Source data
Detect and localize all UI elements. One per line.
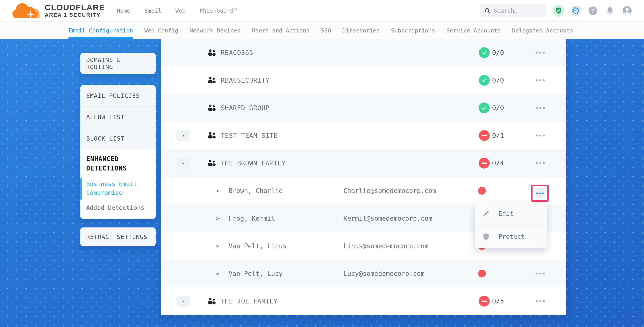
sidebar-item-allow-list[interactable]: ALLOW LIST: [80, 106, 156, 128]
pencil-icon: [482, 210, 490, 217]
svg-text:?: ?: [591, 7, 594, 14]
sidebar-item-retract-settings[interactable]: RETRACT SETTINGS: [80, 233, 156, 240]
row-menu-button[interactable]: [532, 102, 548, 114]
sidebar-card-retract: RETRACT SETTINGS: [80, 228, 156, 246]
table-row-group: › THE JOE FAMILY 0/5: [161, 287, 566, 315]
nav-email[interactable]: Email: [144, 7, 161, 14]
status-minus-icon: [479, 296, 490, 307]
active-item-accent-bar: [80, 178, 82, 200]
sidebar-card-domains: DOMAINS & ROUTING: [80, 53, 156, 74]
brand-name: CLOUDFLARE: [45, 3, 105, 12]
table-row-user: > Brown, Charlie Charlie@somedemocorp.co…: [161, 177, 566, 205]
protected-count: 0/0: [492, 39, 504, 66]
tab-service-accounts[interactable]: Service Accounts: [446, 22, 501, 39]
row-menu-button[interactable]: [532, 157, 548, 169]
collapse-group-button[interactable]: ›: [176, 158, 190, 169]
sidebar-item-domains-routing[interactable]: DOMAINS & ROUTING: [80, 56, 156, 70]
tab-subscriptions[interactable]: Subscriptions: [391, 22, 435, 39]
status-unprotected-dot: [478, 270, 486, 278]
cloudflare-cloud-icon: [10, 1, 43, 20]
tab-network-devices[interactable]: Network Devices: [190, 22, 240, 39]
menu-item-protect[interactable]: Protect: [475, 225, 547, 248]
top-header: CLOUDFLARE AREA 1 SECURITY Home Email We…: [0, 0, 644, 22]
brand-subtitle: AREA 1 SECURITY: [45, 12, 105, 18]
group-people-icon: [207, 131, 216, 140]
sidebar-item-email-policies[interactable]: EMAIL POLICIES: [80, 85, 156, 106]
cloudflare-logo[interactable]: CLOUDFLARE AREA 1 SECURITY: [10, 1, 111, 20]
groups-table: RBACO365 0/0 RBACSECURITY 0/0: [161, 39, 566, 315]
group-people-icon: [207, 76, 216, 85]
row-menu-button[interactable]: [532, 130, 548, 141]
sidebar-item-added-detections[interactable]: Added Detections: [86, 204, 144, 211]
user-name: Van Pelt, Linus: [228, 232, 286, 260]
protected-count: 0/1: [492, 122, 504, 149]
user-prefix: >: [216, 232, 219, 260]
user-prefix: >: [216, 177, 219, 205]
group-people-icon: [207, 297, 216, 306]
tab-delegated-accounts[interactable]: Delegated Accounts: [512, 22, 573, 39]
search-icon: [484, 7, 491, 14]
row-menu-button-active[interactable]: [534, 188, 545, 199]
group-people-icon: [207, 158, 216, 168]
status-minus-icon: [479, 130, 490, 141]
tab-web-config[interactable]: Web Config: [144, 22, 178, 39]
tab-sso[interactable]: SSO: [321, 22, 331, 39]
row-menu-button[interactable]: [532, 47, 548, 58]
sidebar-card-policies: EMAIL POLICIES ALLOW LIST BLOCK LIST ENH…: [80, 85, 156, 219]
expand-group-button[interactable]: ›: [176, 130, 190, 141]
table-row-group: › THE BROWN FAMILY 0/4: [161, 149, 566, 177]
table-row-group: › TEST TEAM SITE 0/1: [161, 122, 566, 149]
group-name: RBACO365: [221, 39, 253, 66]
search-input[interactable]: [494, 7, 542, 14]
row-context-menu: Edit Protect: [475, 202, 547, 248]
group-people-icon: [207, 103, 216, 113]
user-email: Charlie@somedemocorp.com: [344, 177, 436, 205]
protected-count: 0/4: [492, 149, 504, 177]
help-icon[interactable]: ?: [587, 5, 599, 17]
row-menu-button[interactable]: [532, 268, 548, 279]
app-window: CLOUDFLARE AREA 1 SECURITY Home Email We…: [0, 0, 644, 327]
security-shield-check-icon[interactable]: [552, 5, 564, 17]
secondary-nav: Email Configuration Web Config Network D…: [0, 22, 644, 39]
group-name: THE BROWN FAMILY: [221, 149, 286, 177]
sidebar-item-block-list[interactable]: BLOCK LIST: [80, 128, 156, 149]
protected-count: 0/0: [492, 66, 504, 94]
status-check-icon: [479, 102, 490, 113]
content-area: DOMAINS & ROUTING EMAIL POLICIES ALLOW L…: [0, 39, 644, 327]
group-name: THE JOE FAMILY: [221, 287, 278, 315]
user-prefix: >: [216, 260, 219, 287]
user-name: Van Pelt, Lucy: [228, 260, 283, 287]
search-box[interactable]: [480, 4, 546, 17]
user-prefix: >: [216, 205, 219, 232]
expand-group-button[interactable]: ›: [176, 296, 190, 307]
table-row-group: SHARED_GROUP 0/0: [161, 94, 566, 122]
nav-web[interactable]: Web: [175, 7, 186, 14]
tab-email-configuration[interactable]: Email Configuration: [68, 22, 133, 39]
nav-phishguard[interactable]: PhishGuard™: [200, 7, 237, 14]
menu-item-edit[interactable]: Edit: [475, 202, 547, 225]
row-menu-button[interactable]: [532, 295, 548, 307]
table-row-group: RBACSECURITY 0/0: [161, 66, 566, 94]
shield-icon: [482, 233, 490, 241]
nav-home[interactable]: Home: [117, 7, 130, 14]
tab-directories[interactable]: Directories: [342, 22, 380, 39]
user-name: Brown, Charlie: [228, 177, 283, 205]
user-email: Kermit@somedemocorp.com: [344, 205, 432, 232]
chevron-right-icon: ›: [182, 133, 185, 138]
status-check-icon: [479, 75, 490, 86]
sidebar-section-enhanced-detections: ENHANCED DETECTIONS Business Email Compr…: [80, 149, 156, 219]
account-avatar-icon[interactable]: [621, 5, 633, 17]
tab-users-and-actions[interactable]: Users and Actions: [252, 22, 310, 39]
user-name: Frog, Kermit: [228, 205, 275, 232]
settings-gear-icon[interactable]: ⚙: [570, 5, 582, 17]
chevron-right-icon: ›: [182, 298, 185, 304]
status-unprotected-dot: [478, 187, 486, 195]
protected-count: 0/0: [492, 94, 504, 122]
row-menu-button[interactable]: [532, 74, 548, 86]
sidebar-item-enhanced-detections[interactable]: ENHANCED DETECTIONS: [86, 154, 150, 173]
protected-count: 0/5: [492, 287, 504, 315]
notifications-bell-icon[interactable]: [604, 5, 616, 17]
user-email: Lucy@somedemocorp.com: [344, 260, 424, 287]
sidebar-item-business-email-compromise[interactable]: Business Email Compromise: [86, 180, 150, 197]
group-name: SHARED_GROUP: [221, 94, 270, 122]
--
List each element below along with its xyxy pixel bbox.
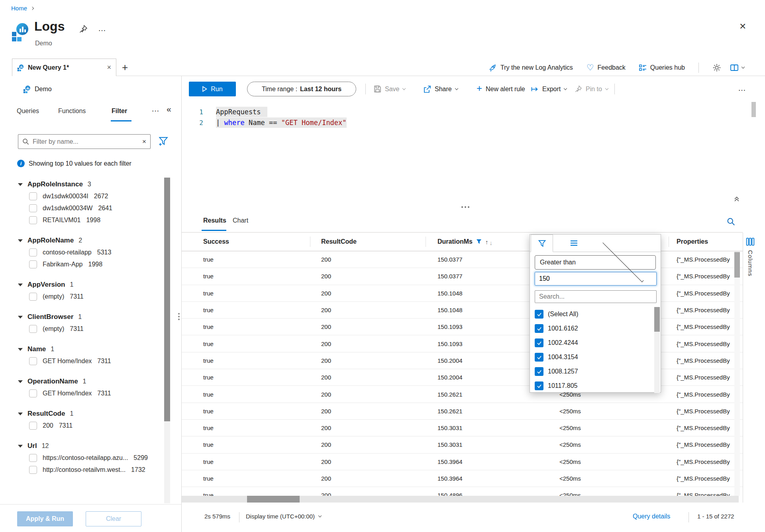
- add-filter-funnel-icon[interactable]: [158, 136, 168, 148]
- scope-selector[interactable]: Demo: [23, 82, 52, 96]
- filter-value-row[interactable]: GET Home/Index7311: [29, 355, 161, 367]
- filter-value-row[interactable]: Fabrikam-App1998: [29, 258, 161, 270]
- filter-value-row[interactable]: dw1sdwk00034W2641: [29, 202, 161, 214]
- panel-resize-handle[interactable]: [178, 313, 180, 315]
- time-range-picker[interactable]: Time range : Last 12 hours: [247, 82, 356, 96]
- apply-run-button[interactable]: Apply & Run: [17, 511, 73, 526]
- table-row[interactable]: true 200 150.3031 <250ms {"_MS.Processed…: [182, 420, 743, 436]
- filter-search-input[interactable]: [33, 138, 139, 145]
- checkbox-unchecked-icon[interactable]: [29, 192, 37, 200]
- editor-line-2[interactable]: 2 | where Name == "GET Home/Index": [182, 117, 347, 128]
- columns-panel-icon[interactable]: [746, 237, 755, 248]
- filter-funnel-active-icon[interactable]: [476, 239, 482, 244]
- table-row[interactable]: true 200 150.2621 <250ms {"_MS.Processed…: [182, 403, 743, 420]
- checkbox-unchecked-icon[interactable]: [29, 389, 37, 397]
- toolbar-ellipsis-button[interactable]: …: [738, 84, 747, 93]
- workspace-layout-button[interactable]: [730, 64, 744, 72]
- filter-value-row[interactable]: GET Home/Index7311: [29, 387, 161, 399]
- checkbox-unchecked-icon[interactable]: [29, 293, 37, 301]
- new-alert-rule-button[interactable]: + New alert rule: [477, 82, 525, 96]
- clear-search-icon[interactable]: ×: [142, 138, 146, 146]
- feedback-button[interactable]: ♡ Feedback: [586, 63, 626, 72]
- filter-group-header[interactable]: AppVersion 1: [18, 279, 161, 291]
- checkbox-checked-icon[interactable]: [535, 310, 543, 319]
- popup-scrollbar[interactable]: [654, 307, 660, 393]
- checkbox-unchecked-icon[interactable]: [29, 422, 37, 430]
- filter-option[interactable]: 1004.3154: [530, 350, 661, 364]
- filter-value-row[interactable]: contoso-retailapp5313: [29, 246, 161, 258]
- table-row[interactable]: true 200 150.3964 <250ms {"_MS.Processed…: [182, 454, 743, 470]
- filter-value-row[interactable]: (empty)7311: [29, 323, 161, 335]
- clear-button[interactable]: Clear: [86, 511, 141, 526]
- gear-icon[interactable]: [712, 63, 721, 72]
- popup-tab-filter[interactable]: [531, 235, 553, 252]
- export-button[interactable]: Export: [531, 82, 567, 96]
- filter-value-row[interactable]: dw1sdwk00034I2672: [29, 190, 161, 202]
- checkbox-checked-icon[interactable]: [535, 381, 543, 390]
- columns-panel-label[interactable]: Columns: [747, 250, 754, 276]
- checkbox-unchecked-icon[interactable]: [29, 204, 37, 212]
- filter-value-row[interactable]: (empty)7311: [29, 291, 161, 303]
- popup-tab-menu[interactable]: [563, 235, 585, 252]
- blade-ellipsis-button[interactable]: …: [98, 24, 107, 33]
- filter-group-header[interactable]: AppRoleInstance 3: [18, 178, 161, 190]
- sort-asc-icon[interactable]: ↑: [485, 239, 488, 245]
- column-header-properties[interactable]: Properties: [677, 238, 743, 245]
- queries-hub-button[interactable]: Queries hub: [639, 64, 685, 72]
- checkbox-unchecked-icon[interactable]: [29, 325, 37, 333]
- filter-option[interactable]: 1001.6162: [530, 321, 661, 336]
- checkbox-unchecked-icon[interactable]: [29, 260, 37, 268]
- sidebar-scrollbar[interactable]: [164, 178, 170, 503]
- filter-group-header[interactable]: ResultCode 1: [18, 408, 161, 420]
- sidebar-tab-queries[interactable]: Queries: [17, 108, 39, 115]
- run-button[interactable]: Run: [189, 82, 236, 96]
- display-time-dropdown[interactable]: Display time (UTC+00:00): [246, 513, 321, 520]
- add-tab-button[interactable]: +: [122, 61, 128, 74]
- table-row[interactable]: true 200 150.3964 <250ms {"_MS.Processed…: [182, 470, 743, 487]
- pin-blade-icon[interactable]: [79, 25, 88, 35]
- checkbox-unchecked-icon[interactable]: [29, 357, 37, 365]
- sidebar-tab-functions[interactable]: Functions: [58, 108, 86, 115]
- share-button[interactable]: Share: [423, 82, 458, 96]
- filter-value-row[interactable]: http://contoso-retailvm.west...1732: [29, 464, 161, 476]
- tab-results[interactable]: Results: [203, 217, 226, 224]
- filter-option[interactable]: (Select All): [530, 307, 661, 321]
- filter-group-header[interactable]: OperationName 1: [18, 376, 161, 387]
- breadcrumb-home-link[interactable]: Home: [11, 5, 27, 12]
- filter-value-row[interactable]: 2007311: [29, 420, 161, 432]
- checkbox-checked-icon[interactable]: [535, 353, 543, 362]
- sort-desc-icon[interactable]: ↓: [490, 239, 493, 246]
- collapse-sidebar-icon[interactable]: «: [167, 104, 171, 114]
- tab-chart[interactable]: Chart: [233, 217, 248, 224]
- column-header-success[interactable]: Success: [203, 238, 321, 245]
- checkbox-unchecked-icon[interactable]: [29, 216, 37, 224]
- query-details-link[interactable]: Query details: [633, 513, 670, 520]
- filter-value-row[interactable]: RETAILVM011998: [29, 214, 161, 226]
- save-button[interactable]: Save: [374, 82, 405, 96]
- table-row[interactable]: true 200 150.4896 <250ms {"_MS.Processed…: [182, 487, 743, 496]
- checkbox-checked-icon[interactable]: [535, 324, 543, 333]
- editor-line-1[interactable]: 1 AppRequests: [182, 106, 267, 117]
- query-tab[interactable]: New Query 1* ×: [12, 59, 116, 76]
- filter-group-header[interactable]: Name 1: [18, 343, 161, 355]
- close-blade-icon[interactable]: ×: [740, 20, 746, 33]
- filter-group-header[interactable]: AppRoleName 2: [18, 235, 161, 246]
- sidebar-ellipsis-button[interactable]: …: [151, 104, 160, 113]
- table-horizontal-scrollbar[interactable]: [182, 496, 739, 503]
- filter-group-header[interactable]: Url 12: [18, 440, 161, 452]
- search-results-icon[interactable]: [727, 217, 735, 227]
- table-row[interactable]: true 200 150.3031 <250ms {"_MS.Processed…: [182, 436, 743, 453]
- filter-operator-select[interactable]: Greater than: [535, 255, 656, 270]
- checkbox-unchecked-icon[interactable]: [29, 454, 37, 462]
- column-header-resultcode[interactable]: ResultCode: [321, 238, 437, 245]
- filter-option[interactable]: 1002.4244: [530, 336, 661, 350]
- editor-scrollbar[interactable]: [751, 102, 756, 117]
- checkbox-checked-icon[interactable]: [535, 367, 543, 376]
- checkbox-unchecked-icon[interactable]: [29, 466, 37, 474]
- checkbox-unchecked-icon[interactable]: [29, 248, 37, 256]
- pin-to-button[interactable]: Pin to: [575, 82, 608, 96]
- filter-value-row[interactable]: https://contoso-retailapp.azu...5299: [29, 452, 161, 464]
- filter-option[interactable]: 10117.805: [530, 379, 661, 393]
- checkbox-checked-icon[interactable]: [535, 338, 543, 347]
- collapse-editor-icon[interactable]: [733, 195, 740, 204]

* [What to work on]
Pull every line that holds the string "sort" out of the records.

* [Reply]
- sort-asc-icon[interactable]: ↑: [485, 239, 488, 245]
- sort-desc-icon[interactable]: ↓: [490, 239, 493, 246]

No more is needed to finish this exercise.